What needs to be done
Beginning at the first line of the material, output each line exactly until you reach and include the line containing "создаются и в". Leave every picture out.

Data in this exercise

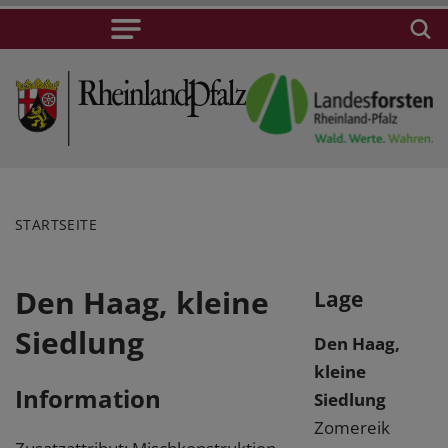
STARTSEITE
Den Haag, kleine
Lage
Siedlung
Den Haag,
kleine
Information
Siedlung
Zomereik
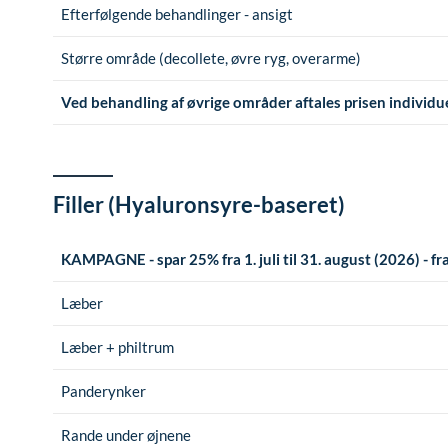
Efterfølgende behandlinger - ansigt
Større område (decollete, øvre ryg, overarme)
Ved behandling af øvrige områder aftales prisen individu
Filler (Hyaluronsyre-baseret)
KAMPAGNE - spar 25% fra 1. juli til 31. august (2026) - 
Læber
Læber + philtrum
Panderynker
Rande under øjnene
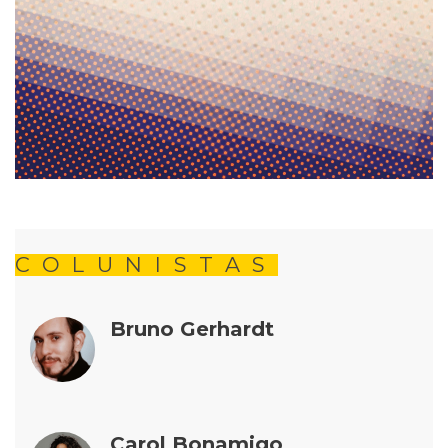
COLUNISTAS
Bruno Gerhardt
Carol Bonamigo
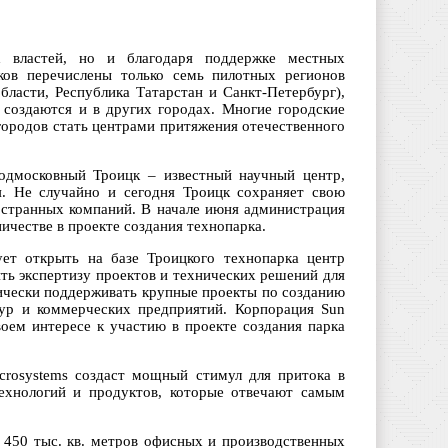
х властей, но и благодаря поддержке местных
ков перечислены только семь пилотных регионов
бласти, Республика Татарстан и Санкт-Петербург),
создаются и в других городах. Многие городские
городов стать центрами притяжения отечественного
подмосковный Троицк – известный научный центр,
я. Не случайно и сегодня Троицк сохраняет свою
ностранных компаний. В начале июня администрация
ичестве в проекте создания технопарка.
ует открыть на базе Троицкого технопарка центр
ть экспертизу проектов и технических решений для
тически поддерживать крупные проекты по созданию
ур и коммерческих предприятий. Корпорация Sun
оем интересе к участию в проекте создания парка
crosystems создаст мощный стимул для притока в
технологий и продуктов, которые отвечают самым
о 450 тыс. кв. метров офисных и производственных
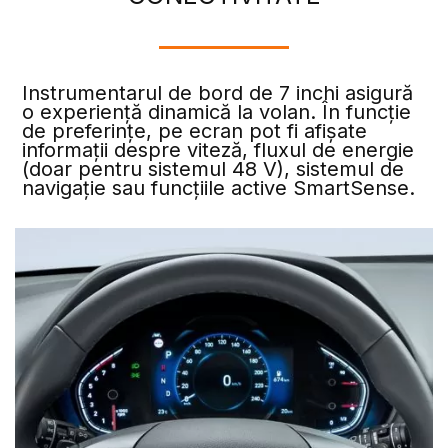
Instrumentarul de bord de 7 inchi asigură
o experiență dinamică la volan. În funcție
de preferințe, pe ecran pot fi afișate
informații despre viteză, fluxul de energie
(doar pentru sistemul 48 V), sistemul de
navigație sau funcțiile active SmartSense.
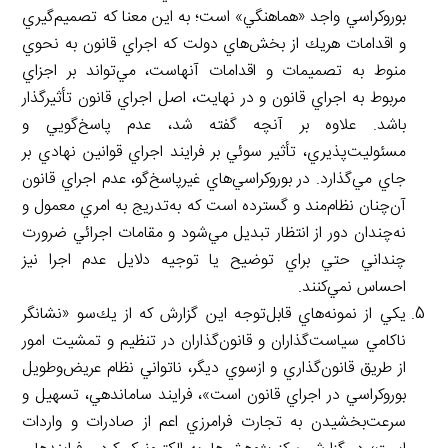
بوروكراسي واجد «هماهنگي» است؛ به اين معنا كه تصميم‌گيري
و اقدامات هريك از بخش‌هاي دولت كه اجراي قانون به نحوي
منوط به تصميمات و اقدامات آنهاست، مي‌تواند بر اجزاي
مربوط به اجراي قانون و در نهايت، اصل اجراي قانون تأثيرگذار
باشد. علاوه بر آنچه گفته شد، عدم پاسخ‌گويي و
مسئوليت‌پذيري، تأثير سوئي بر فرايند اجراي قوانين نهادي بر
جاي مي‌گذارد. در بوروكراسي‌هاي غيرپاسخ‌گو، عدم اجراي قانون
آن‌چنان نظام‌مند و گسترده است كه به‌تدريج به امري معمول و
نه‌چندان دور از انتظار تبديل مي‌شود و مقامات اجرائي ضرورت
چنداني حتي براي توضيح يا توجيه دلايل عدم اجرا نيز
احساس نمي‌كنند.
يكي از نمونه‌هاي قابل‌توجه اين گزارش كه از يك‌سو «نشانگر
ناكامي سیاست‌گذاران و قانون‌گذاران در تنظيم و تمشيت امور
از طريق قانون‌گذاري و ازسوي ديگر، ناتواني نظام عريض‌وطويل
بوروكراسي در اجراي قانون است»، فرايند ساماندهي، تسهيل و
سرعت‌بخشيدن به تجارت فرامرزي اعم از صادرات و واردات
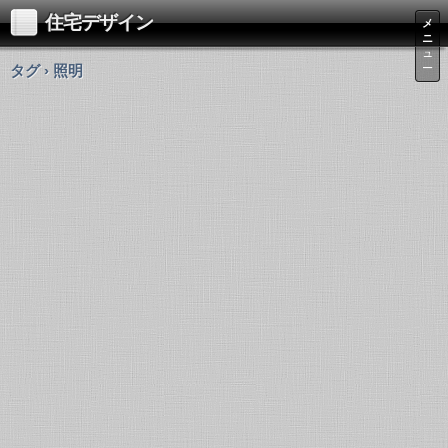
住宅デザイン
メ
ニ
ュ
タグ › 照明
ー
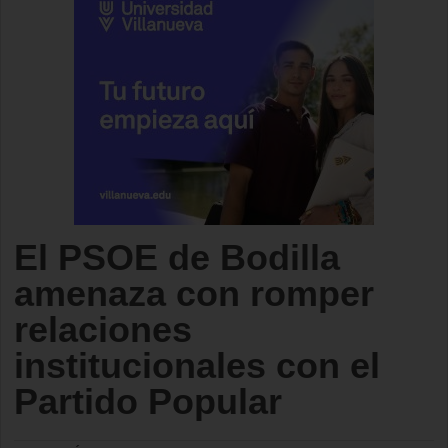
El PSOE de Bodilla
amenaza con romper
relaciones
institucionales con el
Partido Popular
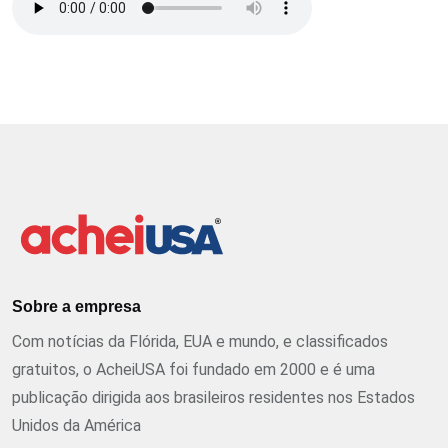
Sobre a empresa
Com notícias da Flórida, EUA e mundo, e classificados
gratuitos, o AcheiUSA foi fundado em 2000 e é uma
publicação dirigida aos brasileiros residentes nos Estados
Unidos da América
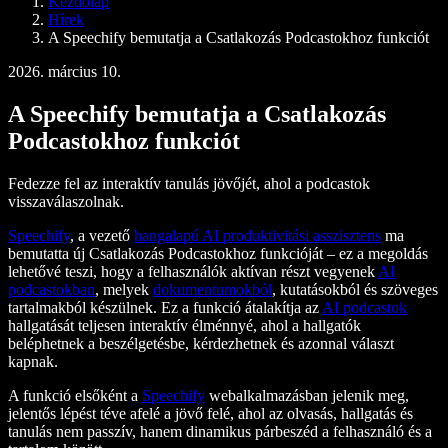
Kezdőlap
Speechify fejlesztőknek
Hírek
A Speechify bemutatja a Csatlakozás Podcastokhoz funkciót
2026. március 10.
A Speechify bemutatja a Csatlakozás
Podcastokhoz funkciót
Fedezze fel az interaktív tanulás jövőjét, ahol a podcastok
visszaválaszolnak.
Speechify
, a vezető
hangalapú AI produktivitási asszisztens
ma
bemutatta új Csatlakozás Podcastokhoz funkcióját – ez a megoldás
lehetővé teszi, hogy a felhasználók aktívan részt vegyenek
AI
podcastokban
, melyek
dokumentumokból
, kutatásokból és szöveges
tartalmakból készülnek. Ez a funkció átalakítja az
AI podcastok
hallgatását teljesen interaktív élménnyé, ahol a hallgatók
beléphetnek a beszélgetésbe, kérdezhetnek és azonnal választ
kapnak.
A funkció elsőként a
Speechify
webalkalmazásban jelenik meg,
jelentős lépést téve afelé a jövő felé, ahol az olvasás, hallgatás és
tanulás nem passzív, hanem dinamikus párbeszéd a felhasználó és a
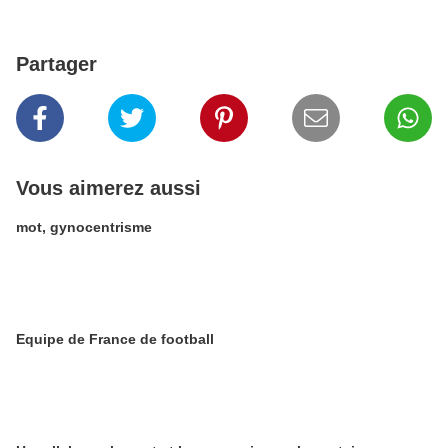
Partager
Vous aimerez aussi
mot, gynocentrisme
Equipe de France de football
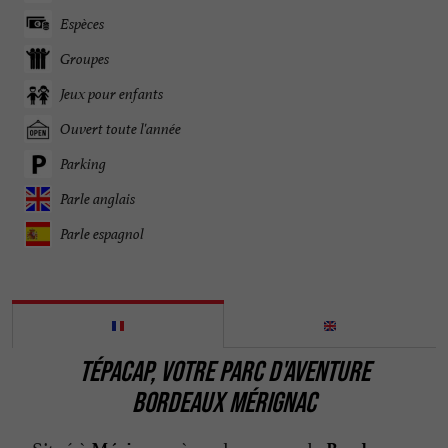
Espèces
Groupes
Jeux pour enfants
Ouvert toute l'année
Parking
Parle anglais
Parle espagnol
TÉPACAP, VOTRE PARC D'AVENTURE
BORDEAUX MÉRIGNAC
Situé à
, à quelques pas de
,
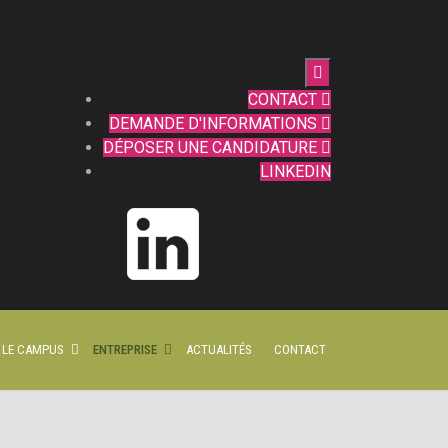

CONTACT

DEMANDE D'INFORMATIONS

DÉPOSER UNE CANDIDATURE

LINKEDIN
R LE CAMPUS
ENTREPRISE
ACTUALITÉS
CONTACT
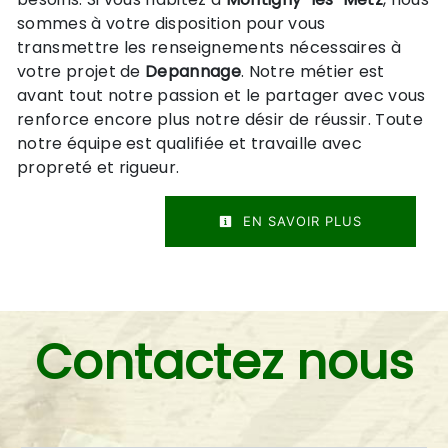
sommes à votre disposition pour vous
transmettre les renseignements nécessaires à
votre projet de
Depannage
. Notre métier est
avant tout notre passion et le partager avec vous
renforce encore plus notre désir de réussir. Toute
notre équipe est qualifiée et travaille avec
propreté et rigueur.
EN SAVOIR PLUS
Contactez nous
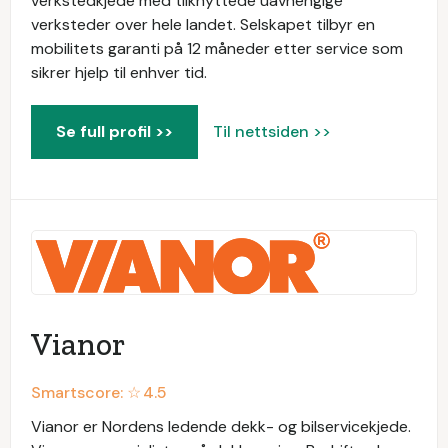
verkstedkjede med tilknyttede uavhengige
verksteder over hele landet. Selskapet tilbyr en
mobilitets garanti på 12 måneder etter service som
sikrer hjelp til enhver tid.
Se full profil >>
Til nettsiden >>
Vianor
Smartscore: ☆
4.5
Vianor er Nordens ledende dekk- og bilservicekjede.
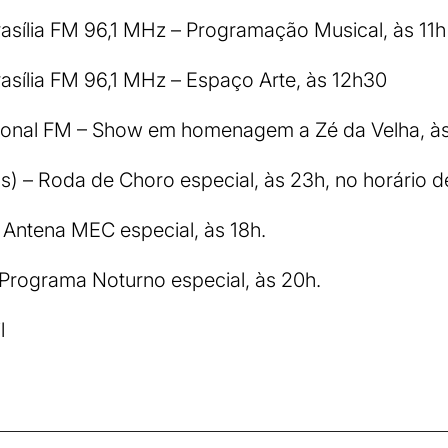
asília FM 96,1 MHz – Programação Musical, às 11h 
asília FM 96,1 MHz – Espaço Arte, às 12h30
ional FM – Show em homenagem a Zé da Velha, à
s) – Roda de Choro especial, às 23h, no horário de
 Antena MEC especial, às 18h.
Programa Noturno especial, às 20h.
l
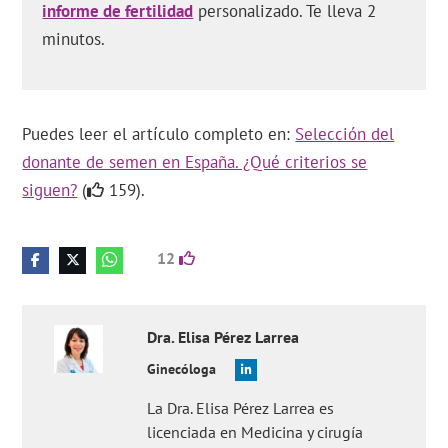
informe de fertilidad
personalizado. Te lleva 2
minutos.
Puedes leer el artículo completo en:
Selección del
donante de semen en España. ¿Qué criterios se
siguen?
(
159).
12
Dra.
Elisa
Pérez Larrea
Ginecóloga
La Dra. Elisa Pérez Larrea es
licenciada en Medicina y cirugía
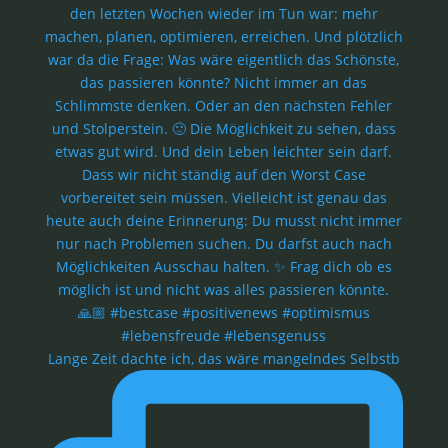
Lange Zeit dachte ich, das wäre mangelndes Selbstb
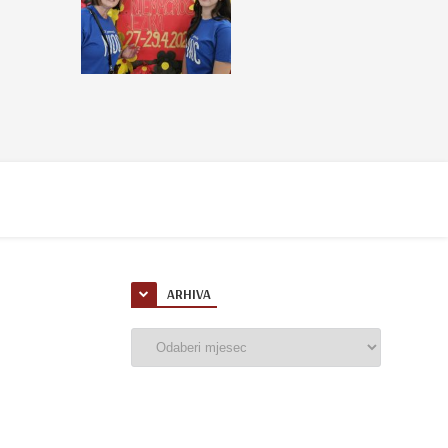
ARHIVA
Arhiva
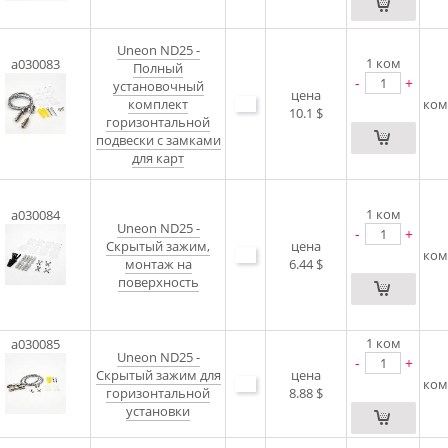
Uneon ND25 -
1
ком
a030083
Полный
-
+
установочный
цена
комплект
ком
10.1 $
горизонтальной
подвески с замками
для карт
1
ком
a030084
Uneon ND25 -
-
+
Скрытый зажим,
цена
ком
монтаж на
6.44 $
поверхность
1
ком
a030085
Uneon ND25 -
-
+
Скрытый зажим для
цена
ком
горизонтальной
8.88 $
установки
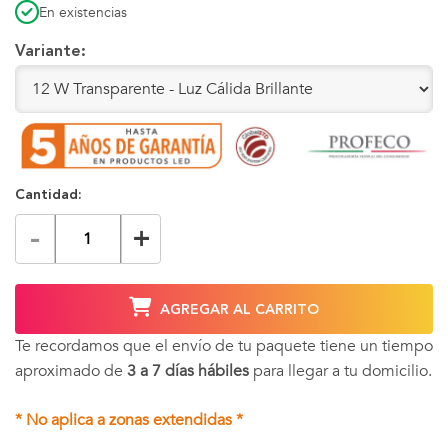
En existencias
Variante:
Cantidad:
-
+
AGREGAR AL CARRITO
Te recordamos que el envío de tu paquete tiene un tiempo
aproximado de
3 a 7 días hábiles
para llegar a tu domicilio.
* No aplica a zonas extendidas *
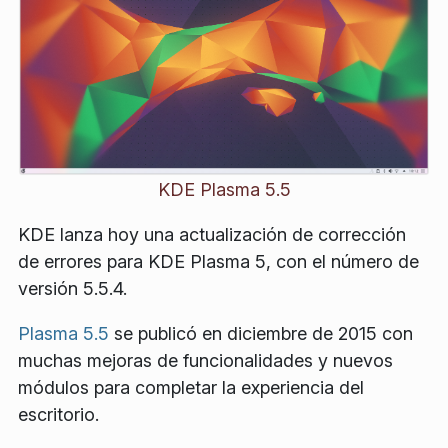
KDE Plasma 5.5
KDE lanza hoy una actualización de corrección
de errores para KDE Plasma 5, con el número de
versión 5.5.4.
Plasma 5.5
se publicó en diciembre de 2015 con
muchas mejoras de funcionalidades y nuevos
módulos para completar la experiencia del
escritorio.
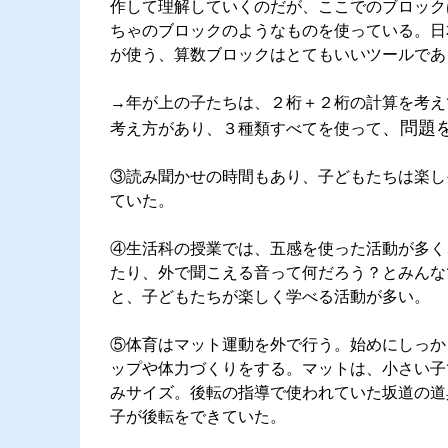
作して理解していくのだが、ここでのブロック
ちゃのブロックのようなものを使っている。日
が使う、算数ブロックはとてもいいツールであ
→年が上の子たちは、２桁＋２桁の計算を考え
、問題
考え方があり、３種類すべてを使って
③読み聞かせの時間もあり、子どもたちは楽し
ていた。
④生活科の授業では、五感を使った活動が多く
たり、外で聞こえる音って何だろう？とみんな
と、子どもたちが楽しく学べる活動が多い。
⑤体育はマット運動を外で行う。始めにしっか
ップや体力づくりをする。マットは、小さい子
みサイズ。後転の指導で使われていた坂道の道
子が後転をできていた。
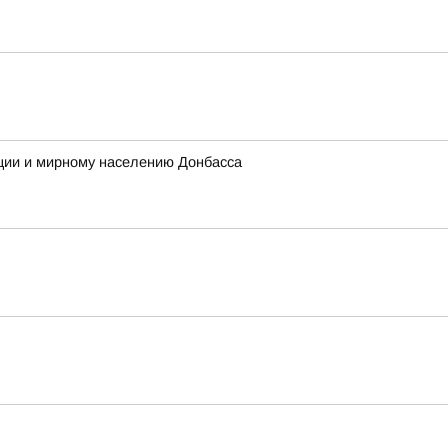
ции и мирному населению Донбасса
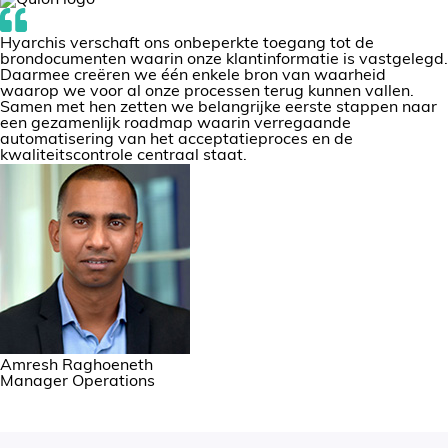
Hyarchis verschaft ons onbeperkte toegang tot de
brondocumenten waarin onze klantinformatie is vastgelegd.
Daarmee creëren we één enkele bron van waarheid
waarop we voor al onze processen terug kunnen vallen.
Samen met hen zetten we belangrijke eerste stappen naar
een gezamenlijk roadmap waarin verregaande
automatisering van het acceptatieproces en de
kwaliteitscontrole centraal staat.
Amresh Raghoeneth
Manager Operations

Written solution
STARTSEITE
Den Haag, kleine
Lage
Siedlung
Den Haag,
kleine
Information
Siedlung
Zomereik
Efterfølgende behandlinger - ansigt
Større område (decollete, øvre ryg, overarme)
Ved behandling af øvrige områder aftales prisen individu
Filler (Hyaluronsyre-baseret)
KAMPAGNE - spar 25% fra 1. juli til 31. august (2026) - 
Læber
Læber + philtrum
Panderynker
Rande under øjnene
COLUNISTAS
Bruno Gerhardt
Carol Bonamigo
х властей, но и благодаря поддержке местных
ков перечислены только семь пилотных регионов
бласти, Республика Татарстан и Санкт-Петербург),
создаются и в других городах. Многие городские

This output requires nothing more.